Dari hasil jajak pendapat tersebut dapat disimpulkan ke dalam beberapa poin. Pertama, sejak isu ini bergulir di tahun 2012, belum ada sosialisasi dari Ditmawa kepada UKM secara langsung. Kenyataan tersebut dibuktikan dengan ketidaktahuan UKM mengenai agenda kebijakan dan keberlanjutannya. UKM hanya sekedar mengetahui isu ini sebagai sebuah kebijakan tanpa tahu program-program yang terdapat di dalamnya.
Kedua, ketidaktahuan UKM terhadap program-program dan keberlanjutan kebijakan ini menyulitkan kinerja mereka kedepannya. Para UKM tidak dapat menentukan kegiatan-kegiatan mereka kedepannya baik jangka pendek maupun jangka panjang. Sehingga terdapat kemungkinan kebijakan ini tidak efektif dan dapat menganggu struktur kepengurusan organisasi.

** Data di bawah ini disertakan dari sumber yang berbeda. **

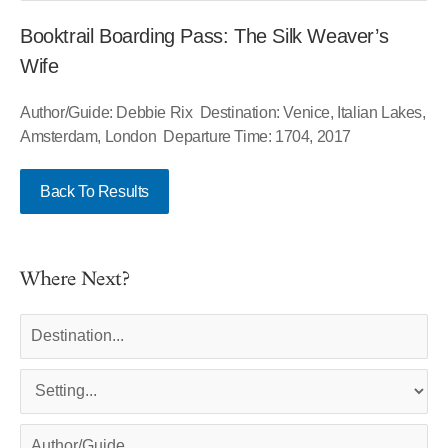
Booktrail Boarding Pass: The Silk Weaver’s
Wife
Author/Guide: Debbie Rix Destination: Venice, Italian Lakes,
Amsterdam, London Departure Time: 1704, 2017
Back To Results
Where Next?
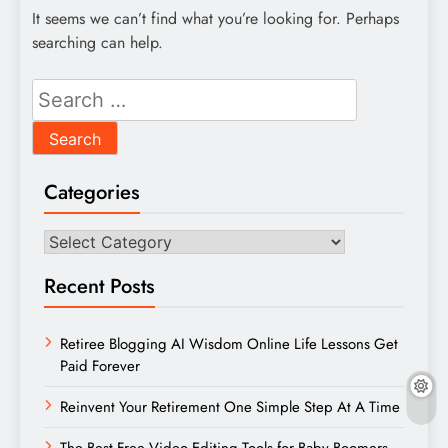
It seems we can’t find what you’re looking for. Perhaps
searching can help.
Search
for:
Categories
Categories
Recent Posts
Retiree Blogging AI Wisdom Online Life Lessons Get
Paid Forever
Reinvent Your Retirement One Simple Step At A Time
The Best Free Video Editing Tools for Baby Boomers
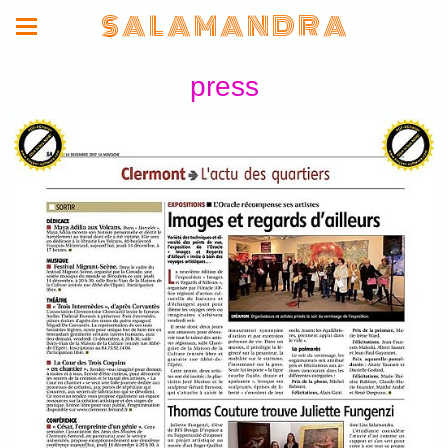
S A L A M A N D R A
press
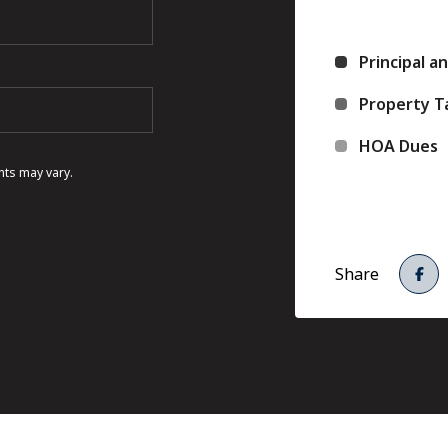
Principal a
Property T
HOA Dues
nts may vary.
Share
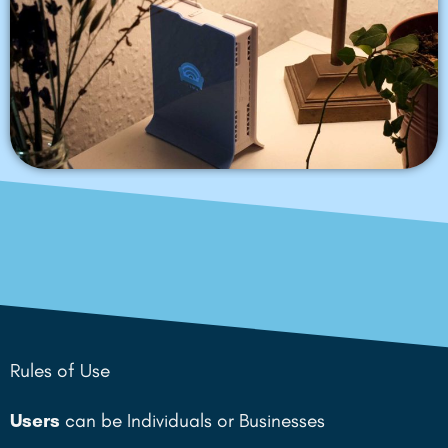
Rules of Use
Users
can be Individuals or Businesses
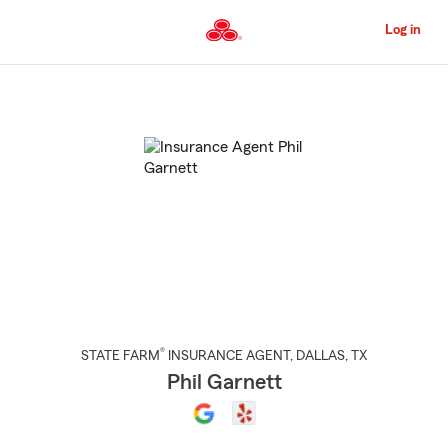
Skip
to
Log in
Main
Content
Start
Of
Main
Content
®
STATE FARM
INSURANCE AGENT
,
DALLAS
, TX
Phil Garnett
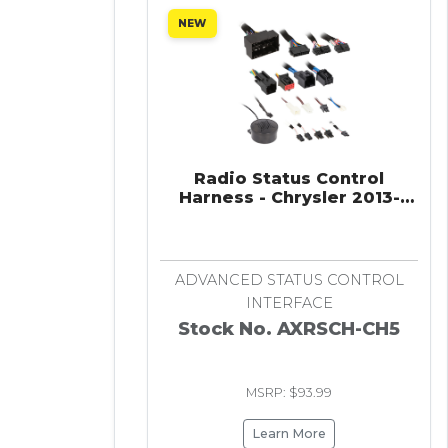
NEW
Radio Status Control
Harness - Chrysler 2013-
2023
ADVANCED STATUS CONTROL
INTERFACE
Stock No. AXRSCH-CH5
MSRP: $93.99
Learn More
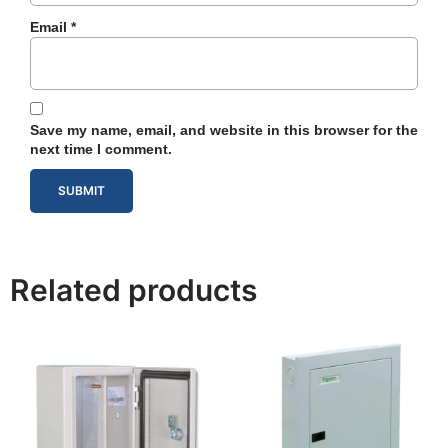
Email
*
Save my name, email, and website in this browser for the
next time I comment.
Related products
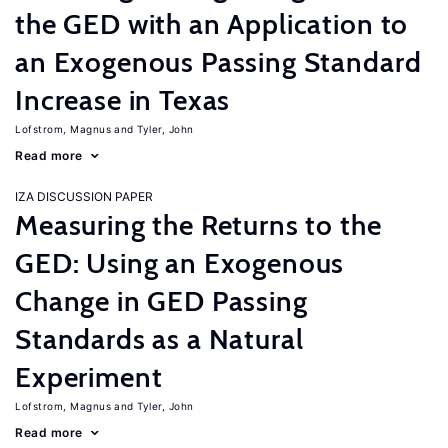
the GED with an Application to
an Exogenous Passing Standard
Increase in Texas
Lofstrom, Magnus
Tyler, John
Read more
IZA DISCUSSION PAPER
Measuring the Returns to the
GED: Using an Exogenous
Change in GED Passing
Standards as a Natural
Experiment
Lofstrom, Magnus
Tyler, John
Read more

Secara garis besar, responden menyatakan tidak setuju terhadap rencana penerapan kebijakan Ditmawa mengenai penggabungan atau nemenklatur UKM tersebut. Sikap tersebut lahir dari informasi yang bias karena kurangnya komunikasi antara Ditmawa sebagai regulator dengan mahasiswa pegiat UKM sebagai aktor utama yang akan menjalankan kebijakan tersebut. Selain itu, kebijakan Ditmawa selama ini dirasa masih kurang mewadahi aspirasi mahasiswa untuk berkembang di UKM-nya, dibuktikan dengan harapan responden yang ingin didengar aspirasinyanya. Namun bisa saja dihindari jika Ditmawa mau membangun komunikasi dua arah sehingga lebih aspiratif untuk menciptakan keharmonisan antara regulator dan aktor utama. (Kenny, Hidayat)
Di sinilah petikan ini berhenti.